Do you have successful experience with cvmfs and recent linux kernel 5.10.x?

To my knowledge, the 5.10 vanilla kernel works. There was an issue with 5.8 and 5.9 kernels but it seems unrelated.

The opensuse bugreport is updated (see above), the problem appeared apparently between linux 5.3.x and 5.4.y. related to changes in the kernel fuse module.

Since we can trigger the problem by using fuse via cvmfs under high load and with large data volumes it might perhaps be a good idea if cvmfs developers take a look too.

Also, do you have a corresponding high-load stress test for testing cvmfs releases? We can suggest to run a full athena build on a 32-core machine. AFAIKT the existing cvmfs test suite does not catch this problem.

Thanks for the update! Our stress test is building the linux kernel. I might not have sufficient resources to trigger the problem in our build and test farm (we have powerful nodes, but they are shared for many platforms). Nevertheless, I think it would be a good idea adding an Athena test if it can complete in a reasonable time. Could you give us instructions?

ATLAS release build

ATLAS setup with containers

in short: setupATLAS -c centos7, then follow ATLAS release build instructions for “Building Athena alone”

That is what I did on our machines and how I found the problem. The bare metal OS is opensuse tumbleweed with latest linux 5.10.x and cvmfs either from the latest Suse rpm, or compiled from source. In order to investigate we changed kernels with rpms from opensuse following the advice given in the bug report.

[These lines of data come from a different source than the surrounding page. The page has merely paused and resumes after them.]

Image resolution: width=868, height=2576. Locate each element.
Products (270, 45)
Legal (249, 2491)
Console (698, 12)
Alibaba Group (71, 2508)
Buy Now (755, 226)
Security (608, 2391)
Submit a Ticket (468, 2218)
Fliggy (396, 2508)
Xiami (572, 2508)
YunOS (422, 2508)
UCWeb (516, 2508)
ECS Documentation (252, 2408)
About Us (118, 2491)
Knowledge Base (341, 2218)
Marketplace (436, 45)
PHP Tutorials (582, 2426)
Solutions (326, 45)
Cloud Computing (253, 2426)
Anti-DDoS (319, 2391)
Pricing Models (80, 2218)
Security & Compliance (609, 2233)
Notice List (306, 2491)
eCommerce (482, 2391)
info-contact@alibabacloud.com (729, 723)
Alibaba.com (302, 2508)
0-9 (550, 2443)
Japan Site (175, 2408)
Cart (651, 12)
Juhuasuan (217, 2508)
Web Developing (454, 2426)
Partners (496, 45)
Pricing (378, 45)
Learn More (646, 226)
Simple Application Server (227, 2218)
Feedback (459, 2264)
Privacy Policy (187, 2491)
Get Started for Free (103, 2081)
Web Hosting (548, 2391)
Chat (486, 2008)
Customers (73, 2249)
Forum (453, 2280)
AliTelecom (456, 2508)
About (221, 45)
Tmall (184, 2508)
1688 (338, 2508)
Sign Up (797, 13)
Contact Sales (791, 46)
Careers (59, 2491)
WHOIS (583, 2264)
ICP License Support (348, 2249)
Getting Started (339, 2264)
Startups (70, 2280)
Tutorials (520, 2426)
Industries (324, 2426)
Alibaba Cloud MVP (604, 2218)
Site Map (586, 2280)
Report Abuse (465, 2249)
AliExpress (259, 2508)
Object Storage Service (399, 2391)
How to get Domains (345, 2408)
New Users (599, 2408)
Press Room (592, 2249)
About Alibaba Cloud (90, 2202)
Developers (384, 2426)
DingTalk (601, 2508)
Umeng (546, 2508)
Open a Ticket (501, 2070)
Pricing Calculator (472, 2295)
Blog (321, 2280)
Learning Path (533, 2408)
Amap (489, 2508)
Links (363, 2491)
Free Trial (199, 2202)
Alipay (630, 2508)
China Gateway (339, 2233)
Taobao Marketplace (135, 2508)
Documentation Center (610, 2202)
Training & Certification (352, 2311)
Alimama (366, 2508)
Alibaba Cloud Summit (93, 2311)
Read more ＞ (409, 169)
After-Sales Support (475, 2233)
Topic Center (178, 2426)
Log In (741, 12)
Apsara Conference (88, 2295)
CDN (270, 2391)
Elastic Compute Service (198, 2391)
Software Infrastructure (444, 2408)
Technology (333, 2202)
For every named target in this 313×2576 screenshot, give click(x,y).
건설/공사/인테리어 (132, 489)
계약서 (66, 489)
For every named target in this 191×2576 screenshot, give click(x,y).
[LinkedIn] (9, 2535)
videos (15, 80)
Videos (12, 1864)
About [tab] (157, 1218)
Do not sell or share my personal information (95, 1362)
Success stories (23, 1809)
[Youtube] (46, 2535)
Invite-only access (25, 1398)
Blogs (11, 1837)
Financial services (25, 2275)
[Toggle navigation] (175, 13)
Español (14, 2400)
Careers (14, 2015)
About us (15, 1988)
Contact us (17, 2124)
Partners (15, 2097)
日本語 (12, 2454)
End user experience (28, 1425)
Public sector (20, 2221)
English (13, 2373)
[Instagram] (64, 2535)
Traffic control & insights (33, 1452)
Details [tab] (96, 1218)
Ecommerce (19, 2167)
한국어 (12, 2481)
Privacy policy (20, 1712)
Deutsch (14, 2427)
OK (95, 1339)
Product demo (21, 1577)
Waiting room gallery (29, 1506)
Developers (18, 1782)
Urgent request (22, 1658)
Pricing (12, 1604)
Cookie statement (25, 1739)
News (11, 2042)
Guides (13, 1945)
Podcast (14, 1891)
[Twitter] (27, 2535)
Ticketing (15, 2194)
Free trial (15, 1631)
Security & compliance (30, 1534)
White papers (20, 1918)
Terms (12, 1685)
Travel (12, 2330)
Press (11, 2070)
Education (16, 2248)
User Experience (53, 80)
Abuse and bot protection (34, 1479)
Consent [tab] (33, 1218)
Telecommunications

@skluth Many thanks for patiently helping with this investigation, which eventually resulted in a kernel fix for handling transparent huge pages! I find it still amazing that cvmfs every now and then triggers a kernel bug.

I was surprised too but then most fuse uses like sshfs involve very little data compared to what is routinely moved with cvmfs. Do you manage to run an ATLAS release build? I could also send a script doing this, and target an actual release (and not a nightly) so we are sure the build actually works.

I created CVM-1987 to keep track of the idea of running the ATLAS build jobs as a stress test. We did not get to trying it out yet.